This said I agree with Set. Most of the time I see the term "mature" used when it comes to things most adults aren't even interested in. Industry tends to use this term as a bait for the younger generation. Maybe I'm selective but I don't even know a single person over 21 which likes gore as presented in Saw (or is interested in in any way). I'm speaking from a german point of view so that may be different in the U.S.

I have no problems with violence as presented in HMM though where it is used to show the reader how degenerate and evil the opponents truly are. I wouldn't run it for my children as is, but generally (and if rarely used) it is a good way to show the players what the true results of fighting and killing are.


When I was planning to do Serpents of Scuttlecove or the Porphyry House Horror, or even for instance making use of the Shadizar boxed set for Conan D20 I couldn't help but think, "What's the big deal? I've seen and read worse."

In every one of Terry Goodkind's novels that I read someone gets raped, someone gets tortured, and some people get horribly murdered. In one of George R.R. Martin's books (just ONE book) there are depictions of torture, implications of awful experimentations of live human subjects, the humiliation and rape of captive women, numerous brutal deaths and so on. So I have to admit that while I found "The Porphyry House Horror" on par with this I didn't find it all that shocking. I believed that the mature rating was because it was a game (let's face it, there are no huge warning labels on the books of the novelists I mentioned--no one is going to stop someone who is only 12 from buying them) and video games, rpgs and movies lately have to have warning labels on them.


Pathfinder Lost Omens, Rulebook Subscriber

Wasn't there a Calvin & Hobbes about this issue? If Paizo starts labellings some products as being for mature audiences, I demand modules with adult situations like paying taxes or investing for retirement.

The Exchange

Burrito Al Pastor wrote:
Wasn't there a Calvin & Hobbes about this issue? If Paizo starts labellings some products as being for mature audiences, I demand modules with adult situations like paying taxes or investing for retirement.

That pretty much sums up my point of view.

Except I don't want adventures about filing tax returns.

The Exchange

MrFish wrote:
In every one of Terry Goodkind's novels that I read someone gets raped, someone gets tortured, and some people get horribly murdered. In one of George R.R. Martin's books (just ONE book) there are depictions of torture, implications of awful experimentations of live human subjects, the humiliation and rape of captive women, numerous brutal deaths and so on. So I have to admit that while I found "The Porphyry House Horror" on par with this I didn't find it all that shocking. I believed that the mature rating was because it was a game (let's face it, there are no huge warning labels on the books of the novelists I mentioned--no one is going to stop someone who is only 12 from buying them) and video games, rpgs and movies lately have to have warning labels on them.

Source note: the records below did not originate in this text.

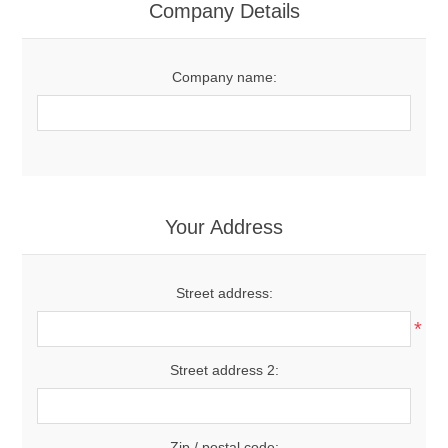
Company Details
Company name:
Your Address
Street address:
*
Street address 2:
Zip / postal code:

That's a good point. I think the difference lies in that, with a book, you have a sustained narrative. It contextualises stuff, so it probably fits in better. (That said novelists of pulpy fantasy are as motivated to tittilate for the benefit of sales as everyone else, and gratuitous violence and sex in a novel doesn't necessarily make it better than in a gaming product.)

The problem with a gaming product is that you have a few lines of description, followed by a few lines (or more, in 3.5) of stats. There is no flow as such, so possibly it slaps you in the face more when a writer goes down the path of graphic nastiness. And that might, of course, mean that while I could fairly happily read about situations like that in a novel (though I'm trying to think of novels like that I have read, and failing) I'm less happy about it in a module.

I dunno, it may just be a factor of my more vanilla taste in literature - I'm throwing that out for discussion.


Generally, I think I can stand quite a bit "mature" content. I remember buying most of White Wolfs mature stuff published under the Black Dog label, and found most of it not too disgusting to me. I haven´t read HMM yet, so I cannot say about that one, but I found the book of Vile Darkness interesting to portray truly hideous villains.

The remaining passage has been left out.